Sunday, August 19, 2007

galactic collision challenges dark matter theories

Split up. The Abell 520 cluster collision ripped apart galaxies from dark matter (blue) and hot gas clouds (magenta). The circles show where astronomers had expected the galaxies to end up
Galactic Collision Challenges Dark Matter Theories


By swagat patel



NOW Daily News17 August 2007Astronomer Arthur Eddington's prophetic quote about the universe still holds: It is stranger than we can imagine. And new images from NASA's Chandra X-ray Observatory combined with views from two ground-based optical telescopes have produced one of the biggest cosmic mysteries yet. A collision between giant galactic clusters seems to have separated the galaxies from their dark matter cores. The find threatens to turn current thinking about dark matter on its ear.
Dark matter was first predicted 75 years ago, when astronomers noticed that the Milky Way's stars moved faster than they should given the galaxy's mass. Ever since, scientists have searched for evidence of the mysterious substance, which is thought to compose about 25% of the universe. (Visible matter accounts for only 5%, and the even more mysterious dark energy makes up the rest.) So far, they have only been able to detect dark matter's gravitational influence. Clumps of the stuff seem to pull a galaxy together. So, it comes as a major surprise that the new Chandra and ground images apparently show a giant zone of dark matter and a bunch of galaxies going their separate ways.
The images depict hundreds of galaxies merging into a huge cluster called Abell 520, located about 2.4 billion light-years away. As astronomer Andisheh Mahdavi of the University of Victoria in Canada and colleagues will report in the 20 October issue of The Astrophysical Journal, some of the galaxies have moved as far away as 2 million light-years from their dark matter anchors, far enough that gravity will never bring them back. Perhaps just as incredible, the clouds of hot interstellar gas formerly contained by the galaxies--and superheated by the collision so they glow in x-ray light--seem to have been grabbed by the dark matter instead of being flung into space.
The scene contrasts with that of a similar collision reported a year ago in the bullet cluster (ScienceNOW, 21 August 2006). There, dark matter could be seen clearly holding on to the galaxies, not the gas. Abell 520 suggests that something not yet understood has acted to split the galaxies away from dark matter after the collision. The problem, Mahdavi says, is that computer simulations haven't yet been able to duplicate the effects seen in Abell 520, so for now, the phenomenon remains a complete mystery.
Joshua Barnes of the University of Hawaii, Manoa, agrees: "This sort of separation is not supposed to happen." One possible explanation, Barnes says, is that the configuration is more complex than it appears in the images. Avi Loeb of the Harvard-Smithsonian Center for Astrophysics in Cambridge, Massachusetts, says it's better to wait for new observations before revising ideas of dark matter. Mahdavi's team plans to look at Abell 520 with the Hubble Space Telescope soon in hopes of gleaning further clues.




1 comment:

Peter Fred said...

The Tully Fisher law could mean what it says it means.

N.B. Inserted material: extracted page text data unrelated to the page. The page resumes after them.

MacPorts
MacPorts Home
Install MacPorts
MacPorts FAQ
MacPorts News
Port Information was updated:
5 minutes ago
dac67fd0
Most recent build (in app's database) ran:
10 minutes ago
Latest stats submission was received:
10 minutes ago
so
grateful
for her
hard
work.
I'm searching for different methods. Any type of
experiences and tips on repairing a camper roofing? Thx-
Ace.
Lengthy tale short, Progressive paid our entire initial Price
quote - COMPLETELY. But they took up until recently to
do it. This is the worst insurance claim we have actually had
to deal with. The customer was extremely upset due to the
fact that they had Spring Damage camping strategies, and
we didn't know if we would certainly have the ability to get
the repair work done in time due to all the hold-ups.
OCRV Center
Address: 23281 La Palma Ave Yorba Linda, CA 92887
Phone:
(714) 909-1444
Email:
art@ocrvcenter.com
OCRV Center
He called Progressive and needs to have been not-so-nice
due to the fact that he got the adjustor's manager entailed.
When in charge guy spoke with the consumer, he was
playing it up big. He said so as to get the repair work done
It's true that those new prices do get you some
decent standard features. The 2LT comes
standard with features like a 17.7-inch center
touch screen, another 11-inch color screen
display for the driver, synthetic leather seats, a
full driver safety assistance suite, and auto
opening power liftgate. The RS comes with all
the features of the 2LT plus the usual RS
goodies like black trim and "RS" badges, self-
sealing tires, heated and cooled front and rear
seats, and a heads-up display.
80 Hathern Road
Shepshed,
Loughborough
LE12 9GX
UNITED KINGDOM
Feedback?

The spreading infrared luminosity from the central cloud of hot gas in between the two clusters of Abell 520 could actually be causing the gravitational light bending. In the 1919 solar eclipse study, it could have been the hot spreading luminosity from the sun that was causing the light bending an not the yet-to-be-specified property of the mass of the sun that was producing the warping of the nearby space so that the background starlight would appear as bent.

I have been trying for years to get someone to replicate my experiments so someone besides myself would begin to believe that spreading infrared radiation is gravitationally attractive. And now maybe Mahdavi et al have found evidence that support the notion that spreading heat is attractive.